If academics are rearing to jump on a reference to Foucault’s “Discipline and Punish”, then now’s not a good time.
We know the market has moved out of its earlier discipline and punish model to a better (and less panoptic) model of management. Hence, in this post no harm was done, nor any punishment given to any theoretical business beings (except, well, some business practices).
Once the startup has reached into the “fun stage”, where customers start placing orders, executives face the herculean task of keeping their business under control. Since the business has gained a momentum of its own, and continues to run on the intake provided by the customers, it can start to move into unprecedented territories.
Unless the executives are able to leash it, chances of controlling the growing entity can dramatically grow thin.
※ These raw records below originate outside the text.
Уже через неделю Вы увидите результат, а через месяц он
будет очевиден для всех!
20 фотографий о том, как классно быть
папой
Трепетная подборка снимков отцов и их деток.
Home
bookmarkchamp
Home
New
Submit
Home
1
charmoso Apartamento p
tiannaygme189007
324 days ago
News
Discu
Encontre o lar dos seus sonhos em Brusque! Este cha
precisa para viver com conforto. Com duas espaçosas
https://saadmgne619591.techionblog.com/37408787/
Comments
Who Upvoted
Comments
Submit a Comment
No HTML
From my experience, 5-systems have proved beneficial in overcoming disciplining problems. I believe, they will prove helpful for other executives in the same boat. These five systems include:
- Balanced Scorecards
- Strategy Maps
- Strategic Job Families
- Top Grading
- Business Rhythms
Let’s see each in brief.
Balanced Scorecards (BSC)
The worst thing that executives often do is to hang their strategic plan as portraits, watching them every once a while during the quarter. It is crucial that executives establish a framework for placing all important KPIs into the right perspective and then measuring them accordingly.
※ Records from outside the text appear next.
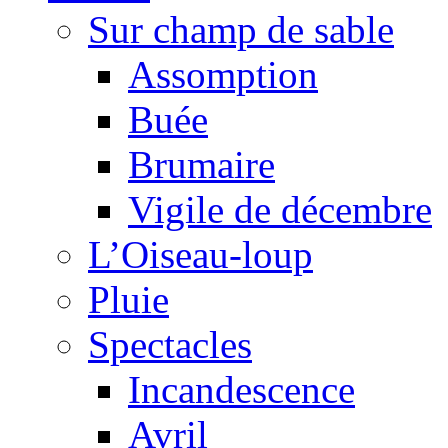
Sur champ de sable
Assomption
Buée
Brumaire
Vigile de décembre
L’Oiseau-loup
Pluie
Spectacles
Incandescence
Avril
The Balanced Score Board (BSB) transforms your strategic plan into an order churning machine for managers and employees on a daily basis.
Its power is often underestimated by considering it as merely a measurement system, but I’ve found it to be a complete management system capable of providing feedback for both internal business processes as well as external outcomes. It will allow you to continuously improve strategic performances and results.
The BSB forces us to view the organization from four perspectives (Financial, Customer, Business Processes, and Learning & Growth), and hence develop metrics, methods of collecting relevant data, and analyzing each perspective to figure how value is being created for the organization.
This is then communicated using Strategy Mapping (next).
Gain basic insights into the use of the Balanced Scoreboard, read “Using the Balanced Scorecard as a Strategic Management System” (Robert S. Kaplan and David P. Norton).
For a more fundamental understanding of the Balanced Scoreboard read Robert S. Kaplan’s original work “Conceptual Foundations of the Balanced Scoreboard” published in HBR (2010).
It is crucial to communicate the strategy of the organization, focus its efforts, and choose appropriate measures to report to an organization’s progress in implementing a strategy.
This is where Strategy Maps come in. They are a simple diagram that explicitly shows the cause-and-effect relationship between the four BSC objectives (Processes, Financial, Customer, and Growth & Learning). With this diagram, you can easily and thoroughly document the primary strategic goals being pursued by an organization or a management team.
They have allowed me to easily communicate strategies for the prime question “How we are to create long-term value for the shareholder?”
With a Strategy Map, the creation of shareholder value (the result in most cases) is exhaustively linked to organization’s core capabilities, innovation, organizational design, human resources, IT, connected learning, and processes, customer, and quality management. This graphic communication of the strategy among executives allows one to align resources for the successful implementation of strategy.
You can look up some examples of Strategy Mapping here.
Strategic Job Families
It’s never enough to populate the company with outstanding employees. Executives must use them effectively though good organizational design. This is where Strategic Job Families has arrived as a greater device for addressing workforce management.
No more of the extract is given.